2023年12月に米軍嘉手納基地所属の空軍兵が、沖縄県内に住む16歳未満の少女に性的暴行を加えたとして、わいせつ目的誘拐及び不同意性交等の罪で那覇地方検察庁が起訴していたことが、今年6月末の報道により発覚しました。外務省及び在日米軍は、1997年の日米合意に基づき在日米軍に係る事件・事故の情報を把握した場合、防衛省及び地元自治体へ速やかに通報するよう定めています。しかし、外務省は事件発生後間もなく情報を把握したにもかかわらず、防衛省や沖縄県に通報せず、在日米軍もまた同様に、沖縄防衛当局に通報を行っていませんでした。
また、当該事件の報道に合わせ、2023年1月から2024年5月末までの間、捜査当局が報道発表していない沖縄県での米軍構成員等による性的暴行事件は合計5件あったことが明らかになりました。沖縄県以外でも、青森、東京、神奈川、山口、福岡、長崎の各都県で米軍構成員等による性犯罪が地元自治体に情報共有されていなかったり、公表されていなかったりしたことが報道で明らかになっています。
また、上川外務大臣は本件について、捜査当局が被害者のプライバシーや捜査への影響等を踏まえて事案を非公表としたと答弁し、適宜適切に対応したとしています。しかし、非公表の事件であっても、プライバシーに配慮した上で、地元自治体や地元防衛局は、犯罪予防・再発防止、被害者救済・補償など住民の安全、被害者の尊厳を守るため、迅速に通報を受ける必要があります。このような政府の対応は受け入れられず、速やかな改善が必要です。

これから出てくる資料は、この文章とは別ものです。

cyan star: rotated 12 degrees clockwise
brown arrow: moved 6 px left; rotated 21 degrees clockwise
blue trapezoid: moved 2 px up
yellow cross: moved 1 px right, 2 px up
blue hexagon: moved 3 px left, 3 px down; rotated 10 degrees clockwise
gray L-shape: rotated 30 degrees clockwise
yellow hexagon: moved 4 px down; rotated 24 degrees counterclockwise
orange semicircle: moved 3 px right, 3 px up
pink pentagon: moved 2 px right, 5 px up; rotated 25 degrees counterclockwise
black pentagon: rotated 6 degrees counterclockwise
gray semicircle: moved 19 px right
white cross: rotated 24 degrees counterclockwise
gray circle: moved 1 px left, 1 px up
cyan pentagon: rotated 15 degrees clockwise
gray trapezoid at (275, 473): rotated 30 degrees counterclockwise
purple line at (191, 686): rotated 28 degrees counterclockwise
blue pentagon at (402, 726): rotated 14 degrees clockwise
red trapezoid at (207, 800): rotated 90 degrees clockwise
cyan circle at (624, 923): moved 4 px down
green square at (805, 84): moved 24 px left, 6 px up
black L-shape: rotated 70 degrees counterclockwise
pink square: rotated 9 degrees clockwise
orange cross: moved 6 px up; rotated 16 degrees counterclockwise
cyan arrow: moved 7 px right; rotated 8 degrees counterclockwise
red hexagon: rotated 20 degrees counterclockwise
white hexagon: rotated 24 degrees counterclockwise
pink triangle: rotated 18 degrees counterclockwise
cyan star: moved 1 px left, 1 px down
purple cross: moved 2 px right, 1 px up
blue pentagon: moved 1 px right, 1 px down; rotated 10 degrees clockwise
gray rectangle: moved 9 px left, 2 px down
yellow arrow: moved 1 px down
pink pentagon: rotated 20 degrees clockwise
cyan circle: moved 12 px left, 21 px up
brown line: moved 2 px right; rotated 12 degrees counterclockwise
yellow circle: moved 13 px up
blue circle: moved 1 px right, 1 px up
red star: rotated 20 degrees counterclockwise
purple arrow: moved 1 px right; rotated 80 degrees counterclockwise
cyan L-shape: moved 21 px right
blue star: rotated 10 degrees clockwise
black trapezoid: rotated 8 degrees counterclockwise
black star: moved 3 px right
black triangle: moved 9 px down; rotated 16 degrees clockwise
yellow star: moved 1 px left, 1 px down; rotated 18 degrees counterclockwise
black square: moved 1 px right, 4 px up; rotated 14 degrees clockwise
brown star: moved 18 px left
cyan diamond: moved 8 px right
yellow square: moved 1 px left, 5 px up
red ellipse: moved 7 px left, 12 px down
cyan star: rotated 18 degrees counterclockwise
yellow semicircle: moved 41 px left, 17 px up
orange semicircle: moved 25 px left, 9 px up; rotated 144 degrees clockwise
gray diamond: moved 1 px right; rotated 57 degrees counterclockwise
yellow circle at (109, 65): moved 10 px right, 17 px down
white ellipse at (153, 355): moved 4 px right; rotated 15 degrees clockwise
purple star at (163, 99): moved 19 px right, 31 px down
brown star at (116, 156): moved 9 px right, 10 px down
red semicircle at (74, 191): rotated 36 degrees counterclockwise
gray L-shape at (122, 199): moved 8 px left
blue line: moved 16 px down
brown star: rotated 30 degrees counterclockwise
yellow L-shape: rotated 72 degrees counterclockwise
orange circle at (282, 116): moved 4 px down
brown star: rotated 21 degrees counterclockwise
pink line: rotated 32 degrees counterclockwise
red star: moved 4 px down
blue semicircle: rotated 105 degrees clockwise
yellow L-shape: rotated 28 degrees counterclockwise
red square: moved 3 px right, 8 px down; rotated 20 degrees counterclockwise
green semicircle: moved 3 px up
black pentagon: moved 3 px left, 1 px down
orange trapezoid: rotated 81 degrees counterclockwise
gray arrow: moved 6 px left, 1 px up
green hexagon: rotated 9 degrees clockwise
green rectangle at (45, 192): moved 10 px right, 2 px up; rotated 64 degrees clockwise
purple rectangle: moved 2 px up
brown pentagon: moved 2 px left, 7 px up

よって、本市議会は、政府に対し、次の措置を講じるよう強く要請します。
1 1997年の日米合同委員会合意にのっとり、在日米軍から遅滞なく日本側関係者に通報が行われるよう担保する方策を同委員会で協議すること。
2 犯罪被害者への補償、丁寧な精神的ケアを行うこと。
3 米軍構成員等の綱紀粛正の徹底及び事件関係者の夜間外出の規制等、抜本的かつ具体的で実効性のある再発防止策を取るようにアメリカ側に求めること。
4 米軍構成員等による犯罪事案については、被害者のプライバシーを守ることを第一としつつ、政府内での性犯罪などの非公表事案の情報共有の在り方の検討、改善を行い、政府内での適切な情報共有、地元自治体への迅速な通報を行うこと。
以上、地方自治法第99条の規定に基づき意見書を提出します。